Another limitation with our study is that, except for cohort analyses that we used for cervical cancer (invasive and in situ), melanoma and lung cancer, the model used cannot take age-dependent genetic effects into account. However, our results correlated well (Spearman correlation coefficient = 0.87; p < 0.001) with previously published risks for offspring of affected parents from the same Database24 where age is taken into consideration. Therefore, our models seem to identify the magnitude of the familial effects reasonably well. However, the limitations of our study design suggest that the heritability estimates provided by our study are the lower limits of the importance of genetic effects. In addition, it is likely that statistical analyses better detect the genetic effects for early-onset cancers than for late-onset cancers where the offspring has not yet had the chance to contract the disease.

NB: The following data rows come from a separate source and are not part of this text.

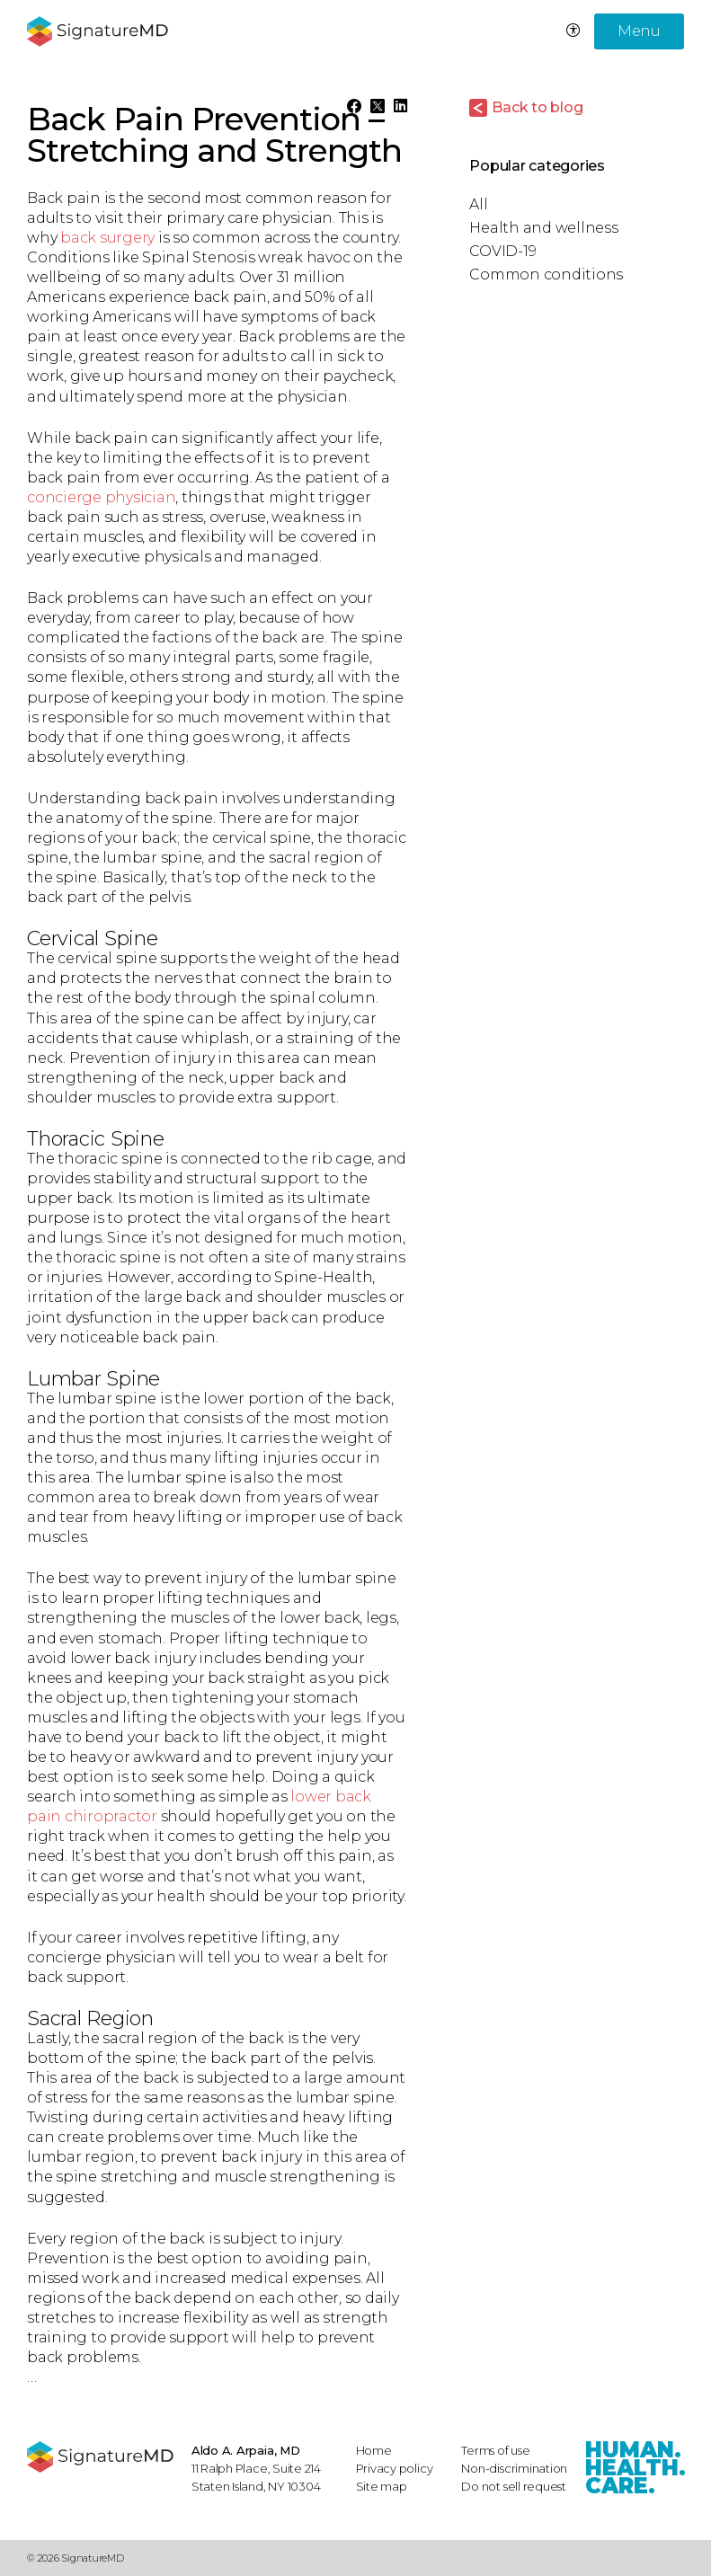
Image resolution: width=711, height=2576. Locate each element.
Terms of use (495, 2450)
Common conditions (546, 274)
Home (374, 2450)
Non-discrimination (514, 2468)
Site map (381, 2486)
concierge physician (101, 497)
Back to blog (537, 107)
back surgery (107, 237)
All (478, 204)
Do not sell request (513, 2486)
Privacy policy (394, 2468)
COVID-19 (502, 251)
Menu (639, 31)
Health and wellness (543, 227)
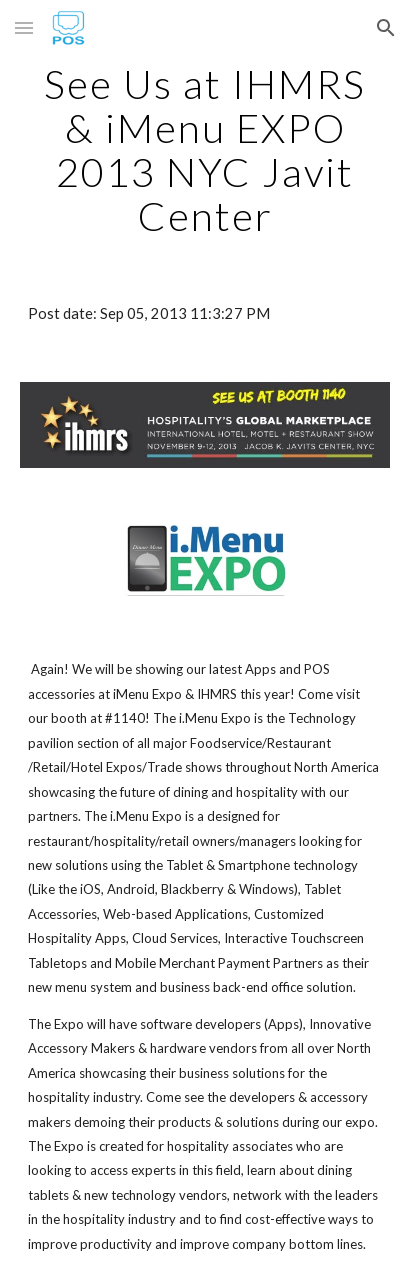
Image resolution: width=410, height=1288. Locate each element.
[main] (205, 150)
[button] (24, 27)
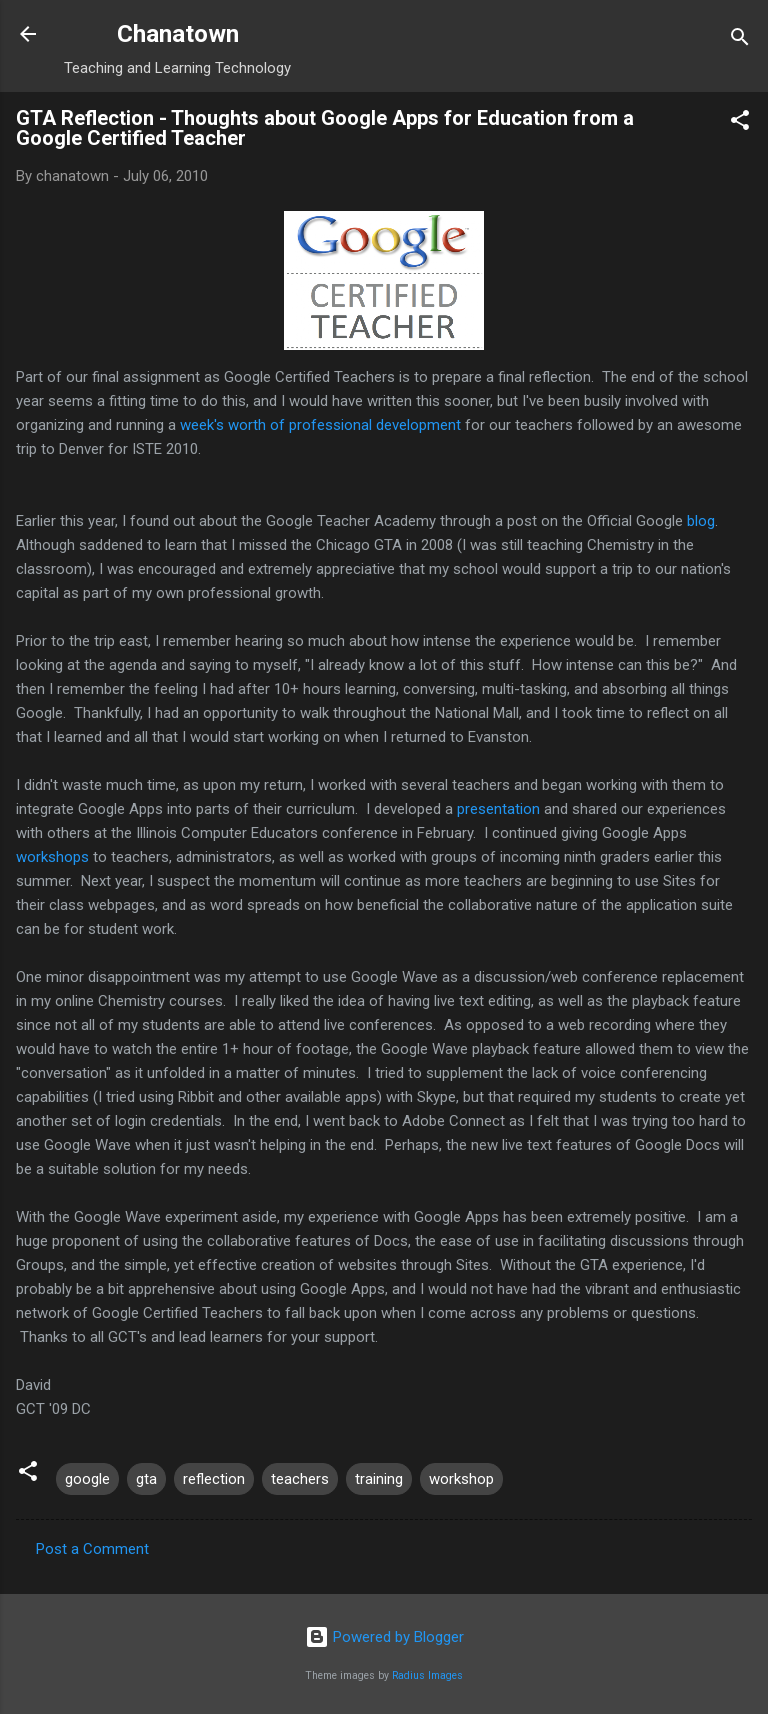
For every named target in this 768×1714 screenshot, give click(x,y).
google (87, 1479)
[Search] (740, 40)
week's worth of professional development (320, 425)
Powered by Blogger (384, 1637)
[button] (740, 123)
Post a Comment (92, 1549)
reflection (214, 1479)
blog (701, 521)
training (379, 1479)
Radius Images (427, 1675)
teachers (300, 1479)
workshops (52, 857)
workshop (461, 1479)
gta (146, 1479)
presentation (498, 809)
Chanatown (178, 34)
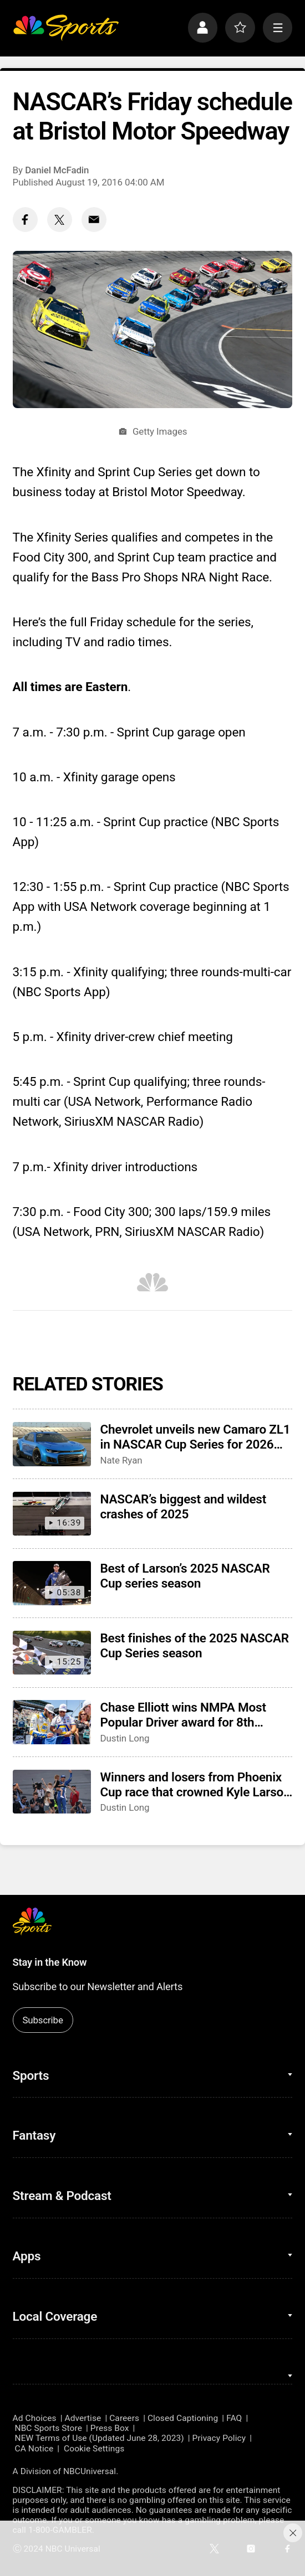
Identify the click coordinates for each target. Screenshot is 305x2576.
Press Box (109, 2428)
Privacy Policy (219, 2438)
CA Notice (34, 2449)
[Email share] (94, 219)
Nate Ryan (121, 1460)
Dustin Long (125, 1738)
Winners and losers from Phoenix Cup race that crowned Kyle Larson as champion (195, 1785)
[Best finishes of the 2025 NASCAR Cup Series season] (52, 1653)
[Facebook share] (25, 219)
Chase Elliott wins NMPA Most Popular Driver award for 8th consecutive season (183, 1715)
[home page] (66, 28)
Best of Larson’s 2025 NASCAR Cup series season (185, 1576)
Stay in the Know (50, 1962)
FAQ (234, 2418)
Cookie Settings (94, 2449)
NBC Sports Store (48, 2428)
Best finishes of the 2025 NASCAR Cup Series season (194, 1646)
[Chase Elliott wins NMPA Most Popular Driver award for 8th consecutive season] (52, 1722)
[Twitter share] (59, 219)
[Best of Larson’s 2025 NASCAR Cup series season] (52, 1583)
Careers (124, 2418)
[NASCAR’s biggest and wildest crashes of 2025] (52, 1514)
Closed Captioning (183, 2418)
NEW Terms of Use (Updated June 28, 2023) (99, 2438)
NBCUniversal (89, 2471)
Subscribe (42, 2020)
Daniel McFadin (57, 170)
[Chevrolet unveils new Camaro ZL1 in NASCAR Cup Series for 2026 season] (52, 1444)
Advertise (82, 2418)
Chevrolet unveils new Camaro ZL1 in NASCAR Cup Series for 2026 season (195, 1437)
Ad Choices (35, 2418)
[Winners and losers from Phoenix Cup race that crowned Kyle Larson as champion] (52, 1791)
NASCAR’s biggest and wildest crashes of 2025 (183, 1507)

We have used structural equation modeling developed for twin studies to study the importance of genetic and environmental effects for cancer susceptibility. Our statistical model provided a good fit to the data from the Database, but whether the model is biologically correct remains to be established.18, 19 Statistically significant estimates of heritability were obtained for all studied cancers except leukemia. These estimates were from 1–53% and for most cancers clearly exceeded the estimated proportions due to single-gene defects, which may imply operation of low penetrant genes or polygenes. Interestingly, the combined estimates for heritability and shared environmental effects correlated highly with the parent-offspring familial effects even though such comparison does not give information about how the absolute values of the estimates from these 2 different models would agree. Nonshared environment accounted for the main effect, but shared and childhood environments could also be apportioned. The model and results presented herein will be useful parameters in the interpretation of familial aggregation of cancer.